Shinḍanḍ District (شينډنډ) is located in the southern part of Herat Province in Afghanistan, bordering Adraskan District to the north, Ghor Province to the east and Farah Province to the south and west. It is one of the 16 districts of Herat Province. The name Shindand is Pashto and relates to lush green farming area.

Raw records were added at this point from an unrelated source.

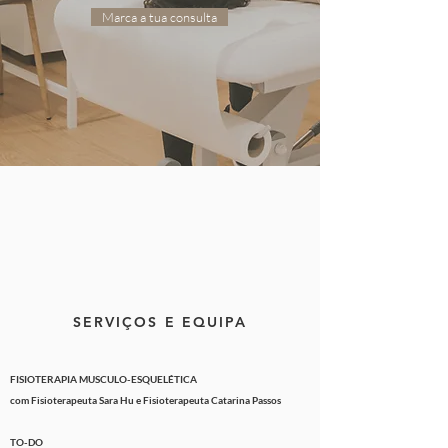
Marca a tua consulta
SERVIÇOS E EQUIPA
FISIOTERAPIA MUSCULO-ESQUELÉTICA
com
Fisioterapeuta
Sara Hu e
Fisioterapeuta
Catarina Passos
TO-DO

The population of Shindand District is around 49,024. The district center is the town of Shindand, which has an active market area. Shindand Air Base is located near the town. The Kandahar–Herat Highway passes through the district. The Zerkoh Valley is in the district.

==History==

The ancient name of Shindand is believed to be Esfezar. Notable historical sites in Shindand include Qala-Dokhtar and Qala Rustam-Zal.

==Divisions==
Shindand District is divided into five bigger districts, namely Zawol, Zerkoh, Poshteh-Koh, Kooh-Zoor and Qasaba. Shindand District is one of the most diverse and wide districts in Afghanistan, representing thirty different Afghan tribes which include both Pashtun sub-tribes. Ismail Khan, the country's former Minister of Energy and Water,

== Demography ==

The estimated population of Shindand District was 49,024 (as of April 2021). Another source has put at 173,800 (2011). In terms of tribal and ethnic groups, Shindand is one of the most diverse districts in Herat Province. Around 60 percent of the population is Pashtun and 40 percent Tajik, Aimaq Hazara, Baloch and others. However, sixty percent of Tajiks live within the town of Shindand, which includes Qasaba and surrounding districts. The main languages spoken in the district are Pashto and Dari.

==Climate==
Shindand is sunny and windy all year long. Though the winds pick up during the months of May through September, called Badayeh-Sado-Bist Roozeh (120 Day Winds). The rainy season is from November/December to March/April, though the rains are scattered.